**Extracted information**.
- - - -
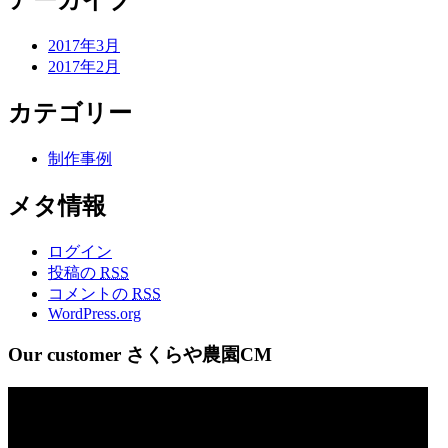
2017年3月
2017年2月
カテゴリー
制作事例
メタ情報
ログイン
投稿の
RSS
コメントの
RSS
WordPress.org
Our customer さくらや農園CM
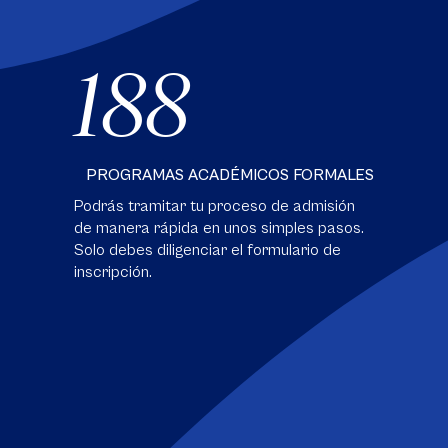
188
PROGRAMAS ACADÉMICOS FORMALES
Podrás tramitar tu proceso de admisión
de manera rápida en unos simples pasos.
Solo debes diligenciar el formulario de
inscripción.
- - - -
**Problem statement**. After locating the line with "WordPress.org" in the listing above, transcribe it and every line after it to the last, exactly, with no pictures.

**Solved problem**.
WordPress.org
Our customer さくらや農園CM
188
PROGRAMAS ACADÉMICOS FORMALES
Podrás tramitar tu proceso de admisión
de manera rápida en unos simples pasos.
Solo debes diligenciar el formulario de
inscripción.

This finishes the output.